Forest bathing for stress – what the science says

A University of Rochester study found that just by simply looking at natural landscapes (as opposed to man-made environments) we feel more generous, connected to others, and in tune with our inner selves.

However when we actually immerse ourselves in a forest, (Japanese studies recommend a 2-hour walk, per week, to see a reduction in stress) the benefits are so much higher. Here’s why:

1. It reduces the stress hormone cortisol (making us less stressed)

Since 2004, the Japanese government has invested some three million euros in scientific research on the therapeutic effects of forests, particularly for stress reduction. Researchers, at the University of Chiba, measured the concentration of cortisol (a stress hormone) in individuals exposed to a forest environment in comparison to those who had remained in an office environment. The researchers found there was remarkably less cortisol in those exposed to the forest environment.

2. It increases our pleasure and empathy towards others

With advanced neurobiology techniques, the scientists were further able to confirm that walking or simply just being in a forest decreases the activity of the prefrontal cortex, the part of the brain where cognitive functions focus on activities such as, planning, solving problems and making decisions. Instead, activity shifts to other parts of the brain related to emotion, pleasure, and empathy.

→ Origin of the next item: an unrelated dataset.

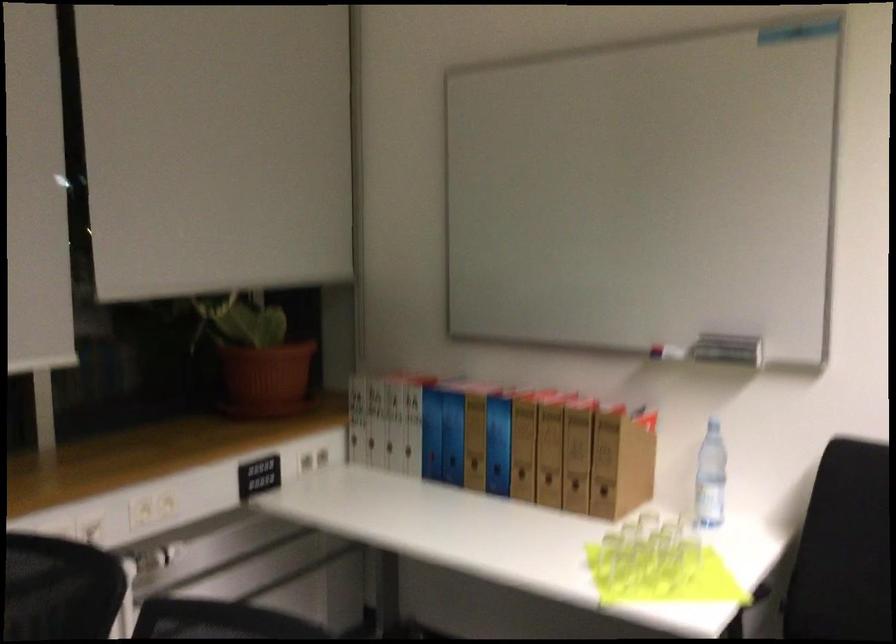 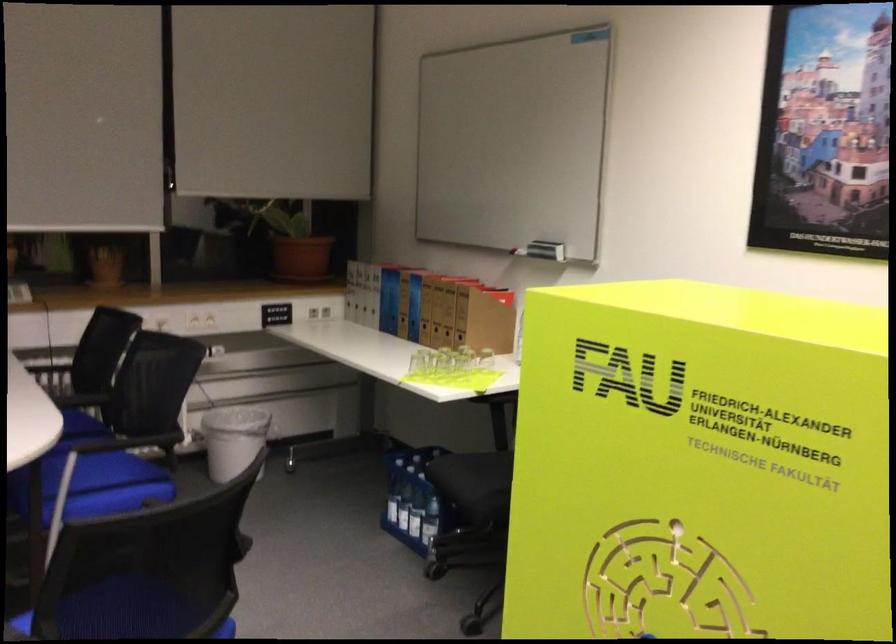 Locate, in the second image, the point that corresponds to the point at 730,355 in the first image.

(546, 250) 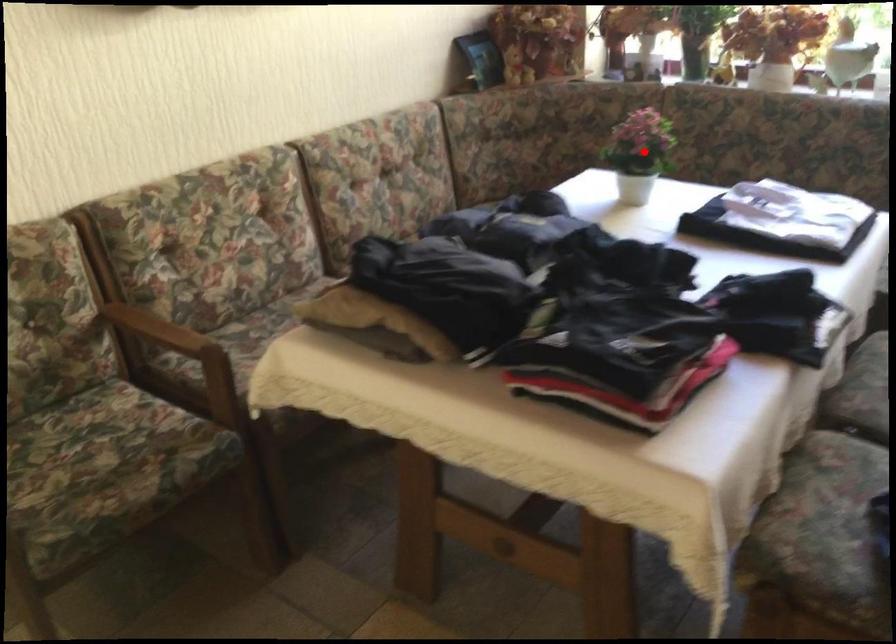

3. It builds our immune system

The immunologist Qing Li, from the Tokyo School of Medicine, has shown that a walk in a forest or a park significantly increases the concentration of a type of white blood cell that contributes to the fight against infections and against cancer. The beneficial effect of the walk of the forest can increase the white blood cells and anti-cancer proteins for up to to a week. According to Li, the volatile compounds emitted by trees are mainly responsible for this beneficial effect on the immune system. This is because plants produce something called “phytoncides”, which have been found, for centuries, to boost the human immune system and are still used and sold in popular homeopathic medicines, today.

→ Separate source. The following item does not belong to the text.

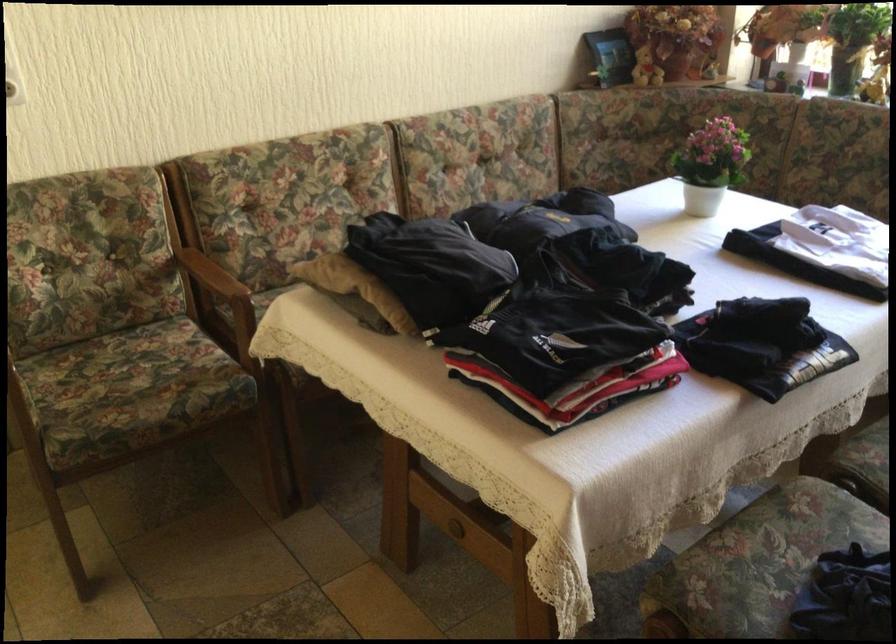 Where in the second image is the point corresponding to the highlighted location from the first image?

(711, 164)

Why you should use nature in your life for stress reduction

I heard a very inspiring quote yesterday, by Chris Pratt, a Hollywood actor, “I’m sharing this video….to entice any of you watching this who may feel unease or anxiety with the state of our world. Just breathe, slow down, go outside, find something not man-made and give it a good look“. Whilst I am not one to usually support Hollywood press, or advocate using it to find self-development meaning, this quote showed me that nature is a tool open to absolutely everyone. From the stressed-out single parent, trying to make it work in a demanding career, to Hollywood billionaires. It’s right outside our homes, free and can be found within a few hours of your urbanized city. There really is no excuse to not utilize this tool, to aid with the reduction of your stress.